Era a segunda metade da hora de almoço. Andavam juntos, protegendo-se da chuva. Ele segurava uma sacola de compras no pulso enquanto sacava algo lá de dentro. Era uma caixinha de papelão azul. Ele abria a embalagem com dificuldade, ela segurava o guarda-chuva enquanto andavam contra o vento. Uma lufada mais forte fez com que ela lutasse pra manter o guarda-chuva sobre ambos, com o movimento, ela baixou a proteção e arranhou o topo do crânio dele, arrancando do conjunto alguns fios do seu coque samurai improvisado.
-Âe... - Ele exclamou... -Tá querendo me arrancar o escalpo, criatura?
-Pensa positivo - Ela disse passando a mão na cabeça dele e colocando os fios mais ou menos de volta no lugar. -Se eu fosse baixinha estaria te furando o olho...
-Se tu fosse baixinha eu me casava contigo. - Ele respondeu.
Ela olhou pra ele fazendo cara de confusa. Ele suspirou:
-Dos males, escolhe-se sempre o menor.
-Eu estava com saudades de ti, mesmo tu sendo um cretino de vez em sempre... - Ela disse, dando-lhe um abraço de lado, e deitando a cabeça no ombro dele.
Ele riu, retribuindo o amplexo e a trazendo pra junto de si.
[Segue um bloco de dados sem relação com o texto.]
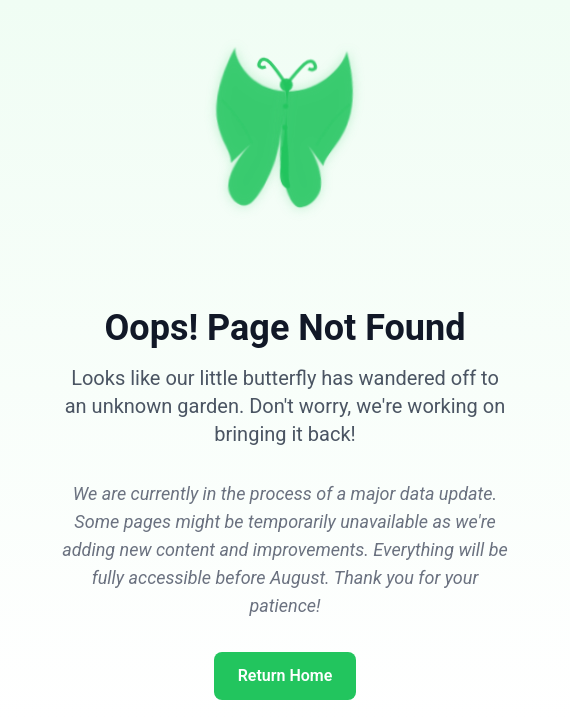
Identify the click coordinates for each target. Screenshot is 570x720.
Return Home (285, 675)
-Também estava, alemoa. - Estalou um beijo na cabeça dela. O cabelo cheirando a maracujá. Se soltaram e ele e estendeu a caixinha de bombons pra ela, que apanhou um e olhou brevemente:
-Eu mordo isso ou como inteiro...?
-Eu sugiro que tu coma inteiro, isso é recheado com sorvete, já está fora da geladeira a algum tempo, o sorvete derreteu... Se tu morder isso vai escorrer pelo teu queixo e vai ser um lance quase erótico...
Ela deu um soco no braço dele e caiu na risada enquanto jogava o bombom inteiro na boca. Fez um ruído de satisfação:
-Hmmm... Que bom isso...
Ele comeu um e concordou:
-Bom, mesmo... E isso que esse é um genérico da Sorvelândia. A Kibon faz uma caixinha de mini eski-bon que é de comer de joelho...
-Deve ser bom...
Entraram no prédio onde ele trabalhava e sentaram na escada.
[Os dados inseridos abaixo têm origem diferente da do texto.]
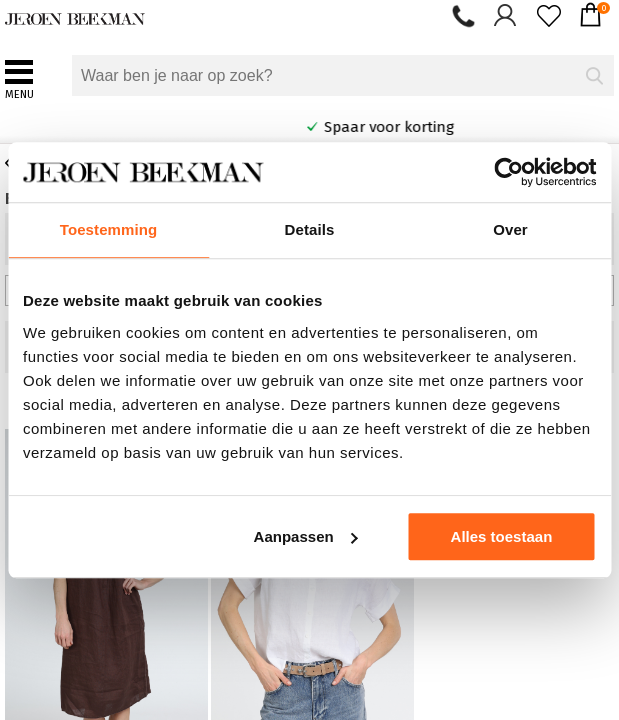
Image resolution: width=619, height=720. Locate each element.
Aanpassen (306, 536)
-E então, loura - Ele disse, largando as sacolas no chão, entre as pernas. -Por que esse convite súbito pra almoçar após esse longo período de trevas? Tem alguma grave revelação pra me fazer? Encontrou o amor da tua vida? Tá grávida? Vai voltar pra Argentina ou pro teu planeta natal?
Ela ficou séria olhando pra ele. Chegou a tomar fôlego pra dizer algo, mas deteve-se e sorriu.
Começou de novo, calmamente:
-Não... Nada disso. E não seriam só essas coisas que me fariam te ligar... A gente é amigo. As coisas andaram estranhas entre nós... Eu queria normalizar. Isso é errado?
-Não. - Ele respondeu sorrindo. -Não mesmo. Eu gosto de te ter por perto...
Ele estendeu a caixinha e ela pegou outro bombom.
Ele perguntou:
-E aí? Tem ido ao cinema ou só assistido espetáculos de dança folclórica javanesa?
-Deus pai, foi só uma vez, e era polonesa... Mas não... Não tenho ido ao cinema, mas tenho alugado um monte de filmes, inclusive, obrigada, tenho seguido algumas indicações tuas. Vi o Capitão-América 2, essa semana. Bem bom, mesmo...
-Maneiro, né? Não gostei da mocinha nova, mas o filme é maneiro...
-Quê? Tu não gostou da Scarlett Johansson, a tua adorada musa com corpo de "mulher de verdade"?
Ele riu.
-Claro que gostei, mas a Scarlett não é minha musa, e a Viúva Negra não é mocinha de filme nenhum, ela provavelmente é o personagem feminino mais forte do cinema nerd desde a princesa Leia. A mocinha nova é aquela guria que faz Revenge... Alguma coisa Van Camp, eu acho...
-Não me lembro dessa... - Ela reconheceu, pegando outro bombom da caixa.
-Meu ponto exatamente. Tu bota aquela guria sem graça no filme perto do potentado que é a Scarlett Johansson e ela desaparece. Especialmente no Capitão América, que teve a mocinha mais bonita dos filmes de super herói recente no primeiro...
-Quem era essa mocinha nova...?
-A enfermeira que morava no mesmo prédio dele, mas era da SHIELD...
-Ah, tá... Tá, já sei. A guria do Everwood...
-Isso.
-Sem graça, mesmo. Mas peraí... Quem era a que tu acha a mais bonita delas todas?
-A mocinha do primeiro Capitão América. A Peggy Carter.
-Bah... Dessa eu não me lembro, mesmo... - Ela reconheceu num suspiro.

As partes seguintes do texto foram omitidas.